Once finished remove the file from the repository.

6. Run maintenance job

It is important to run the maintenance job shortly before starting the migration job in order to reduce the source database size, which will speed up the migration job.

Use k9s CLI tool to manually trigger the maintenance job:

k9s -n mobile-engage
Open cron jobs page: :cronjobs
Search for the job: / me-segment-diff-maintenance
Trigger the job: t
Open pods page :pods
Search for the pod: / me-segment-diff-maintenance
Check the logs: l
Wait for the job to finish
Delete the pod: ctrl-d

Create Destination Postgres Instance

1. me-infrastructure

In me-infrastructure copy definition of source Postgres instance and adapt it. Files are located at gcp/resources/sql_instances.staging.yaml or gcp/resources/sql_instances.production.yaml.

Adapt the name
Adapt the Postgres version
Adapt the disk_gb to the usage of the source database
Remove flags cloudsql.logical_decoding and cloudsql.enable_pglogical because these were just added for the migration
Remove segment-diff database from the new instance (Database Migration Service expects an empty Postgres instance)
Remove postgres system user from the new instance if present (postgres system user is always present and cannot be deleted in GCP, so it is better to leave out from our IaC)

Run Migration Job

1. Create connection profile

In Database Migration Service UI, create a new connection profile for source database instance (Cloud SQL for PostgreSQL).

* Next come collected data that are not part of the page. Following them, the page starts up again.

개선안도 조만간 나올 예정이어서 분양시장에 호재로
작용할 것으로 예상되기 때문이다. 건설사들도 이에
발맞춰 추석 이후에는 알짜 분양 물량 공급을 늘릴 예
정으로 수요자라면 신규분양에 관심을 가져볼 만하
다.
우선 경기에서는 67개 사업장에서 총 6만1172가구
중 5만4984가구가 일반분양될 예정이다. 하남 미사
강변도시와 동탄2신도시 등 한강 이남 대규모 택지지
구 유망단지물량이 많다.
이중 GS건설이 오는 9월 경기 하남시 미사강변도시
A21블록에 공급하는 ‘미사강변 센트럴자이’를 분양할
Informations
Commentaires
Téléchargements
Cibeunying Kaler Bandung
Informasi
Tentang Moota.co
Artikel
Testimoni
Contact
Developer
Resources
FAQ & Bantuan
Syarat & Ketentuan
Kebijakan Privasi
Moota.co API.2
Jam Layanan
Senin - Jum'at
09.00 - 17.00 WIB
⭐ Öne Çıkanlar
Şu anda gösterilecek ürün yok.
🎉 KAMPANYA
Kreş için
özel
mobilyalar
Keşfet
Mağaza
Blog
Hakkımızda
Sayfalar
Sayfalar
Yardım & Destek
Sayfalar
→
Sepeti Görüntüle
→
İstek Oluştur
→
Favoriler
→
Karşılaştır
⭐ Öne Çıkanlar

Use the migration user for connection. Connection must be secured with the server-client encryption type. In Cloud SQL UI for source database instance, create a new client certificate, and download the certificate and private key (Connections | Security tab). Also download the server certificate. Specify them in connection profile settings.

2. Create migration job

In Database Migration Service UI, create a new migration job. Use the previously created connection profile for the source database instance. For the target database instance, specify the target instance that you already created. For connectivity method use VPC-peering. For parallelism level choose Maximum, to speed up the migration.

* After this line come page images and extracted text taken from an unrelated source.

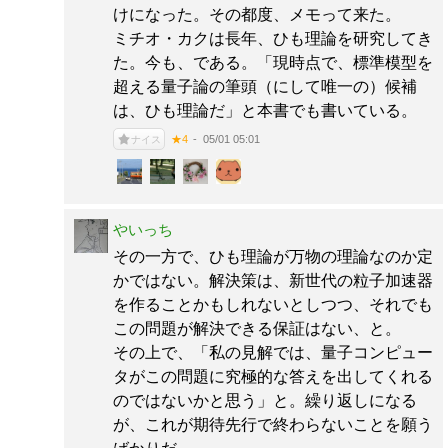
けになった。その都度、メモって来た。
ミチオ・カクは長年、ひも理論を研究してき
た。今も、である。「現時点で、標準模型を
超える量子論の筆頭（にして唯一の）候補
は、ひも理論だ」と本書でも書いている。
05/01 05:01
★4
ナイス
やいっち
その一方で、ひも理論が万物の理論なのか定
かではない。解決策は、新世代の粒子加速器
を作ることかもしれないとしつつ、それでも
この問題が解決できる保証はない、と。
その上で、「私の見解では、量子コンピュー
タがこの問題に究極的な答えを出してくれる
のではないかと思う」と。繰り返しになる
が、これが期待先行で終わらないことを願う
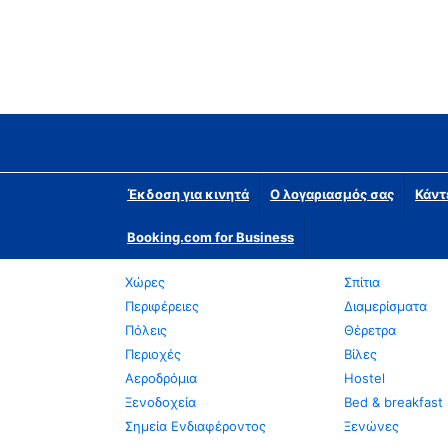
Έκδοση για κινητά
Ο λογαριασμός σας
Κάντ
Booking.com for Business
Χώρες
Σπίτια
Περιφέρειες
Διαμερίσματα
Πόλεις
Θέρετρα
Περιοχές
Βίλες
Αεροδρόμια
Hostel
Ξενοδοχεία
Bed & breakfast
Σημεία Ενδιαφέροντος
Ξενώνες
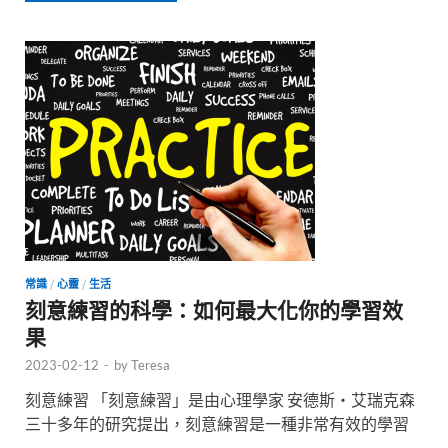
常識
/
心靈
/
生活
刻意練習的科學：如何最大化你的學習效
果
2023-02-12
-
by
Teresa
刻意練習 「刻意練習」是由心理學家 安德斯‧艾瑞克森
三十多年的研究提出，刻意練習是一種非常有效的學習
…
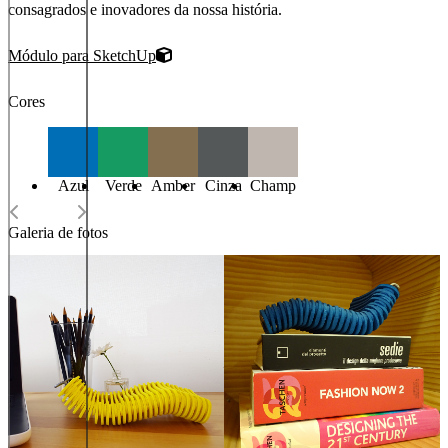
consagrados e inovadores da nossa história.
Módulo para SketchUp
Cores
Azul
Verde
Amber
Cinza
Champ
Galeria de fotos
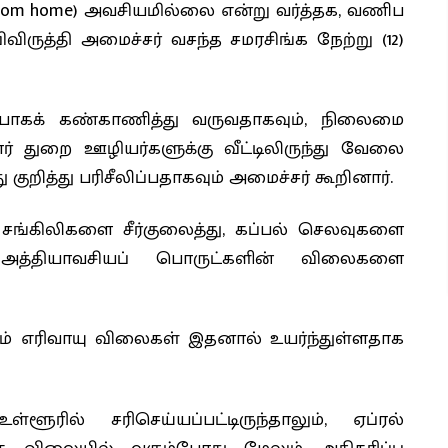
from home)
அவசியமில்லை என்று வர்த்தக, வணிப
ிவிருத்தி அமைச்சர் வசந்த சமரசிங்க நேற்று (12)
்பாகக் கண்காணித்து வருவதாகவும், நிலைமை
் துறை ஊழியர்களுக்கு வீட்டிலிருந்து வேலை
குறித்து பரிசீலிப்பதாகவும் அமைச்சர் கூறினார்.
்கிலிகளை சீர்குலைத்து, கப்பல் செலவுகளை
் அத்தியாவசியப் பொருட்களின் விலைகளை
் எரிவாயு விலைகள் இதனால் உயர்ந்துள்ளதாக
ரில் சரிசெய்யப்பட்டிருந்தாலும், ஏப்ரல்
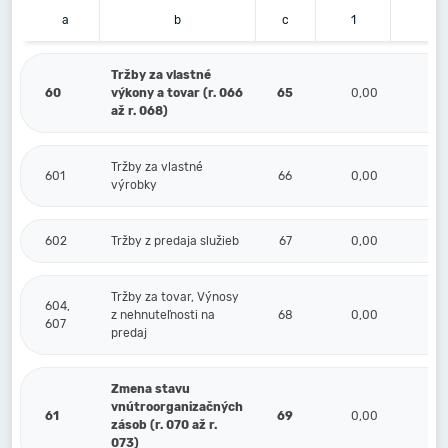
a
b
c
1
2
Tržby za vlastné
60
výkony a tovar (r. 066
65
0,00
až r. 068)
Tržby za vlastné
601
66
0,00
výrobky
602
Tržby z predaja služieb
67
0,00
Tržby za tovar, Výnosy
604,
z nehnuteľnosti na
68
0,00
607
predaj
Zmena stavu
vnútroorganizačných
61
69
0,00
zásob (r. 070 až r.
073)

Test the migration job to verify that all the prerequisites were met. Once the job is ready, create it, but do not start it yet!

3. Stop the workers

Please inform Web Channel team that the workers will be stopped and no updates to segment snapshots and diffs will be done in the next eight hours. It might take longer.

We must stop all the background workers to reduce the load on the database and to prevent workers from creating/dropping segment snapshot tables, which interferes with the migration process, since in the first pass all the tables are added to the replication set.

We can keep the web worker running, which will allow the SDS service to serve existing segment versions.

Use k9s CLI tool to stop all deployments for background workers (everything except the web deployment).

k9s -n mobile-engage
Open deployments page: :deployments
Search for the deployments: / me-segment-diff
Scale deployments to 0: s
Open pods page :pods
Wait until all pods except web are terminated

4. Start the migration job

Go to the Database Migration Service UI and start the previously created migration job.

Prepare Destination Database

While migration job is running, we can prepare the destination database.

1. Create a user

Double-check if user me-segment-diff@ems-mobile-engage.iam exists in the destination database. Otherwise create an me-segment-diff@ems-mobile-engage.iam IAM database user.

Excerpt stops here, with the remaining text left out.